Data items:

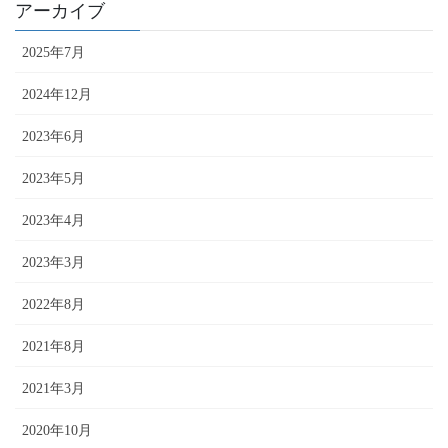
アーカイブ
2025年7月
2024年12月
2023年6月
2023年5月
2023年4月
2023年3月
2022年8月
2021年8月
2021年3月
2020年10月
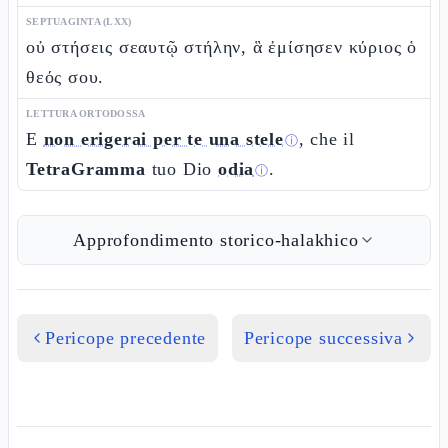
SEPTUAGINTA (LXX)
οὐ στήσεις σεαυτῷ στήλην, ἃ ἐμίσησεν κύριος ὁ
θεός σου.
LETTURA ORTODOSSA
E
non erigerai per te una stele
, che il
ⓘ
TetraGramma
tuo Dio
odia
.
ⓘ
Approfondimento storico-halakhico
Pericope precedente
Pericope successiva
...
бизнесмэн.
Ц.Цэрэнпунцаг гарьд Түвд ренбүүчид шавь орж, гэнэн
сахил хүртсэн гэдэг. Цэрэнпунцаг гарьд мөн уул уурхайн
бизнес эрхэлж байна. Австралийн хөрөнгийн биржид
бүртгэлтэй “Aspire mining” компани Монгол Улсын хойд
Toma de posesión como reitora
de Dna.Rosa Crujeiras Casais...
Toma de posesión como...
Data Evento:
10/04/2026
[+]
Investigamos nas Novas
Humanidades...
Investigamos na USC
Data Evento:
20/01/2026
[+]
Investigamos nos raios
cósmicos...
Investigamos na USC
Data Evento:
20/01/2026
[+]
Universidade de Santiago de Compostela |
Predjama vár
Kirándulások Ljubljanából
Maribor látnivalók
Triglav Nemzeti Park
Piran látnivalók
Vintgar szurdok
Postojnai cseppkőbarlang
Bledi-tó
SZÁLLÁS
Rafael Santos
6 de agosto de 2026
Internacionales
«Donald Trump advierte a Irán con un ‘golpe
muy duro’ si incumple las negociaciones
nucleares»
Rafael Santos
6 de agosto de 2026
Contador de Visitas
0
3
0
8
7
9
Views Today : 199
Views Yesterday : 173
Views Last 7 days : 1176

Work instructions:
Filter the entries down to the lines with the word "Pericope" in them.

Output:
Pericope precedente
Pericope successiva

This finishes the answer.